> **Task objective**:
Once you find the line containing "关键年。面对体系化的重重困境和难点，网络安全产业", output it and every line after it to the end of the records, exactly.

Data extracted from a collection:

● ● ●

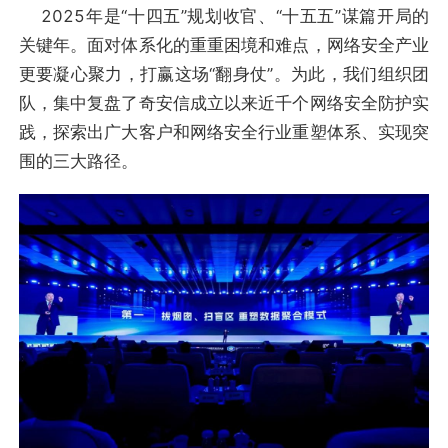
2025年是“十四五”规划收官、“十五五”谋篇开局的
关键年。面对体系化的重重困境和难点，网络安全产业
更要凝心聚力，打赢这场“翻身仗”。为此，我们组织团
队，集中复盘了奇安信成立以来近千个网络安全防护实
践，探索出广大客户和网络安全行业重塑体系、实现突
围的三大路径。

● ● ●

> **Task solution**:
关键年。面对体系化的重重困境和难点，网络安全产业
更要凝心聚力，打赢这场“翻身仗”。为此，我们组织团
队，集中复盘了奇安信成立以来近千个网络安全防护实
践，探索出广大客户和网络安全行业重塑体系、实现突
围的三大路径。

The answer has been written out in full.